The air was growing colder the further he got from his pleasant sleep cavern. Colder, but sweeter. Fresher. The sky was sunset-orange when Castiel finally laid eyes on it. He needed to see the stars to know for certain but, going off the Royal Aconite flowers growing in a cluster by his cavern mouth...

"Two hundred years," he surmised, aloud.

"Two hundred years what?"

"I've been asleep."

A beat of silence and then, "You just slept...for two  _hundred_ years?"

Cas nodded and turned back to Dean.

"And you got that from stars and some flowers?"

"The Royal Aconite takes about a century to grow to maturity and bloom, and the flowers darken each century. I planted these shortly before my last sleep. Going off the hue of the petals, I've been asleep for at least two hundred years, perhaps a bit more."

"You know, you people should really consider just using a calendar. And a clock." Dean held up his arm. He pressed something along the leather of his jacket and the material shifted transparency, displaying a series of marks, outlined in a glowing red.

"Clock," he explained. Another press and the marks changed. "Date." Another press and both were replaced with a grid. "Calendar, to track the days." A slight noise of protest escaped him as Castiel clamped a hand on his arm, peering at the screen that was strapped to his twist.

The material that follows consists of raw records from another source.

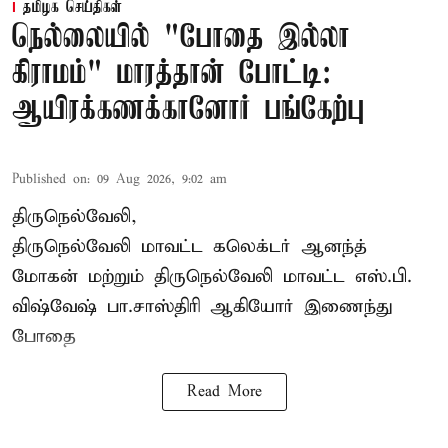
தமிழக செய்திகள்
நெல்லையில் "போதை இல்லா
கிராமம்" மாரத்தான் போட்டி:
ஆயிரக்கணக்கானோர் பங்கேற்பு
Published on
:
09 Aug 2026, 9:02 am
திருநெல்வேலி,
திருநெல்வேலி
மாவட்ட கலெக்டர் ஆனந்த்
மோகன் மற்றும் திருநெல்வேலி மாவட்ட எஸ்.பி.
விஷ்வேஷ் பா.சாஸ்திரி ஆகியோர் இணைந்து
போதை
Read More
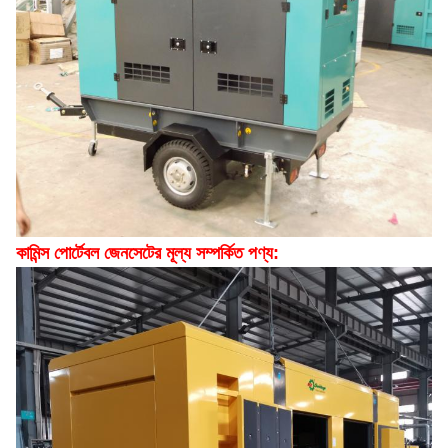
কামিন্স পোর্টেবল জেনসেটের মূল্য সম্পর্কিত পণ্য
:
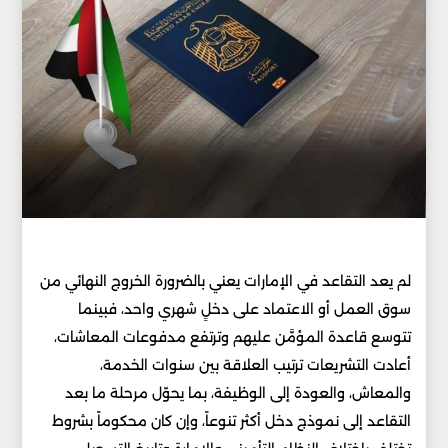
لم يعد التقاعد في الإمارات يعني بالضرورة الخروج النهائي من
سوق العمل أو الاعتماد على دخلٍ شهري واحد، فبينما
تتوسع قاعدة المؤمَّن عليهم وترتفع مدفوعات المعاشات،
أعادت التشريعات ترتيب العلاقة بين سنوات الخدمة،
والمعاش، والعودة إلى الوظيفة، بما يحوّل مرحلة ما بعد
التقاعد إلى نموذج دخل أكثر تنوعاً، وإن كان محكوماً بشروط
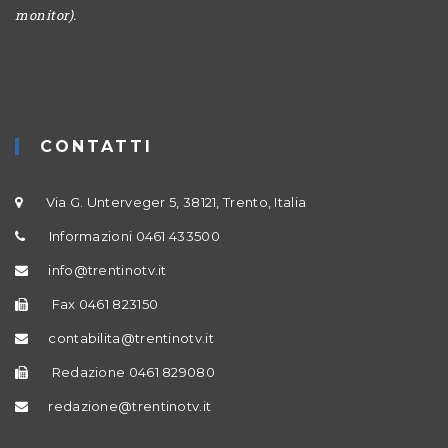
monitor).
CONTATTI
Via G. Unterveger 5, 38121, Trento, Italia
Informazioni 0461 433500
info@trentinotv.it
Fax 0461 823150
contabilita@trentinotv.it
Redazione 0461 829080
redazione@trentinotv.it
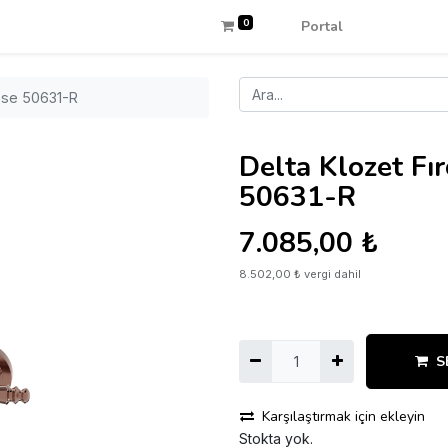
0
Portal
Rose 50631-R
Delta Klozet Fı
50631-R
7.085,00
₺
8.502,00
₺
vergi dahil
S
Karşılaştırmak için ekleyin
Stokta yok.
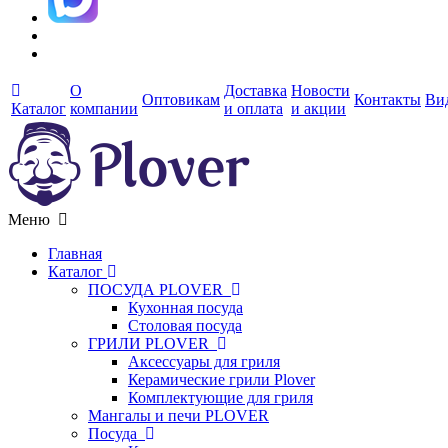
О
Доставка
Новости
Оптовикам
Контакты
Ви
Каталог
компании
и оплата
и акции
Меню
Главная
Каталог
ПОСУДА PLOVER
Кухонная посуда
Столовая посуда
ГРИЛИ PLOVER
Аксессуары для гриля
Керамические грили Plover
Комплектующие для гриля
Мангалы и печи PLOVER
Посуда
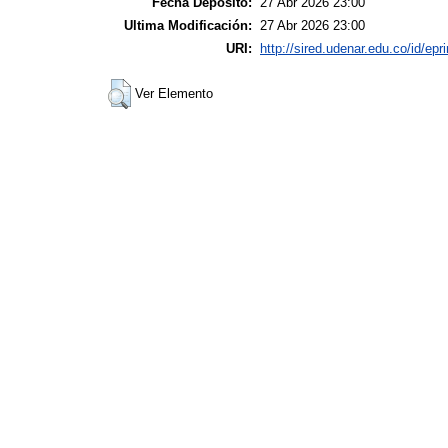
Fecha Deposito:
27 Abr 2026 23:00
Ultima Modificación:
27 Abr 2026 23:00
URI:
http://sired.udenar.edu.co/id/epr
Ver Elemento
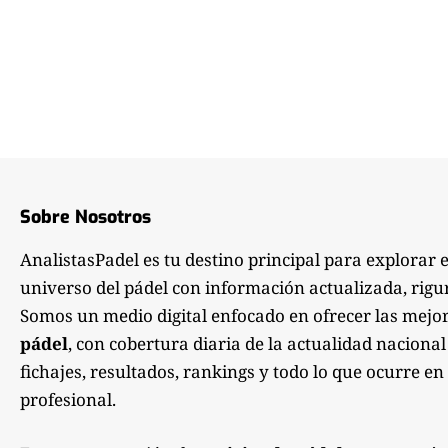
Sobre Nosotros
AnalistasPadel es tu destino principal para explorar 
universo del pádel con información actualizada, rigu
Somos un medio digital enfocado en ofrecer las mejo
pádel
, con cobertura diaria de la actualidad nacional
fichajes, resultados, rankings y todo lo que ocurre en 
profesional.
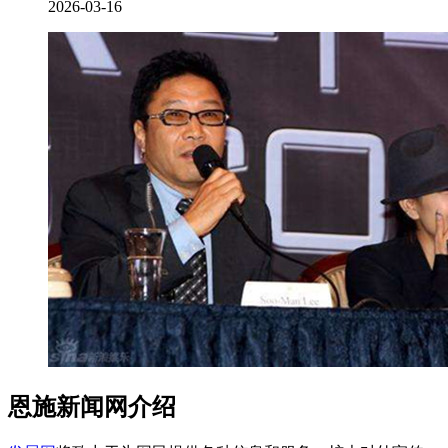
2026-03-16
恩施新闻网介绍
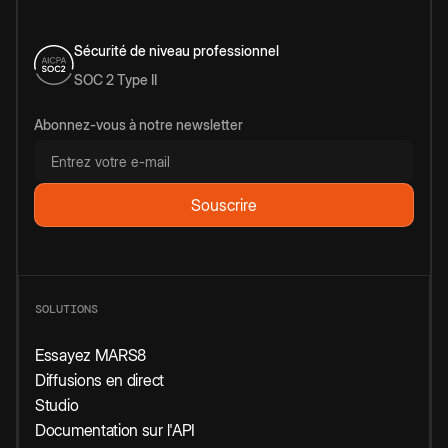
Sécurité de niveau professionnel
SOC 2 Type II
Abonnez-vous à notre newsletter
SOLUTIONS
Essayez MARS8
Diffusions en direct
Studio
Documentation sur l'API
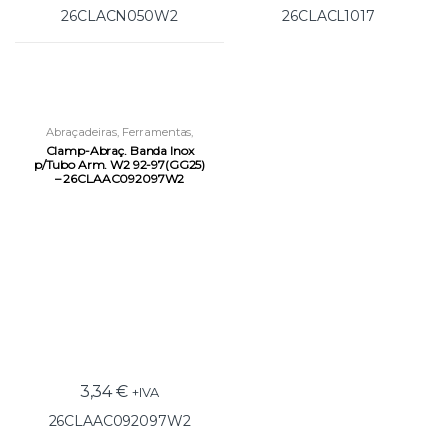
26CLACN050W2
26CLACL1017
Abraçadeiras
,
Ferramentas
,
Ferramentas de Fixação
Clamp-Abraç. Banda Inox
p/Tubo Arm. W2 92-97(GG25)
– 26CLAAC092097W2
3,34
€
+IVA
26CLAAC092097W2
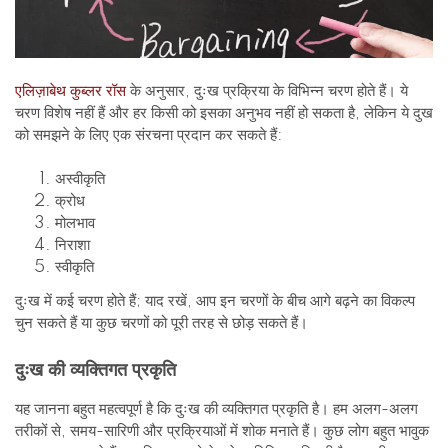
एलिज़ाबेथ कुब्लर रॉस
के अनुसार, दुःख प्रक्रिया के विभिन्न चरण होते हैं। ये
चरण विशेष नहीं हैं और हर किसी को इसका अनुभव नहीं हो सकता है, लेकिन ये दुख
को समझने के लिए एक संरचना प्रदान कर सकते हैं:
अस्वीकृति
क्रोध
मोलभाव
निराशा
स्वीकृति
दुःख में कई चरण होते हैं; याद रखें, आप इन चरणों के बीच आगे बढ़ने का विकल्प
चुन सकते हैं या कुछ चरणों को पूरी तरह से छोड़ सकते हैं।
दुःख की व्यक्तिगत प्रकृति
यह जानना बहुत महत्वपूर्ण है कि दुःख की व्यक्तिगत प्रकृति है। हम अलग-अलग
तरीकों से, समय-सारिणी और प्रक्रियाओं में शोक मनाते हैं। कुछ लोग बहुत भावुक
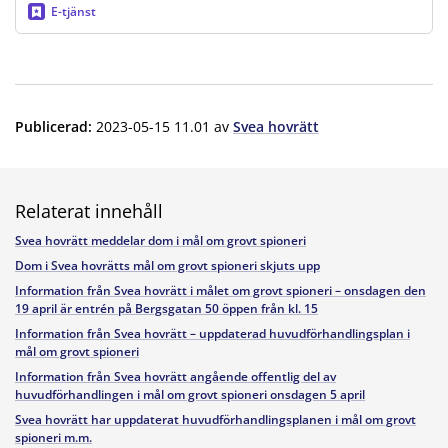
E-tjänst
Publicerad
:
2023-05-15 11.01
av
Svea hovrätt
Relaterat innehåll
Svea hovrätt meddelar dom i mål om grovt spioneri
Dom i Svea hovrätts mål om grovt spioneri skjuts upp
Information från Svea hovrätt i målet om grovt spioneri – onsdagen den
19 april är entrén på Bergsgatan 50 öppen från kl. 15
Information från Svea hovrätt – uppdaterad huvudförhandlingsplan i
mål om grovt spioneri
Information från Svea hovrätt angående offentlig del av
huvudförhandlingen i mål om grovt spioneri onsdagen 5 april
Svea hovrätt har uppdaterat huvudförhandlingsplanen i mål om grovt
spioneri m.m.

"That...would indeed be of use," Cas admitted. He looked from the ‘clock’ to Dean’s face. “How does it work?”

“It’s ‘technology’. Electricity - uh, concentrated lightning, I guess - running around circuits. And programming. Depending on the programming, the circuits do different things. So we have clocks, calendars, moving transports and ‘scales’,” he explained. He leaned away, trying to ease his arm out from Castiel’s death grip.

Castiel wasn’t keen on releasing him. “Show me.”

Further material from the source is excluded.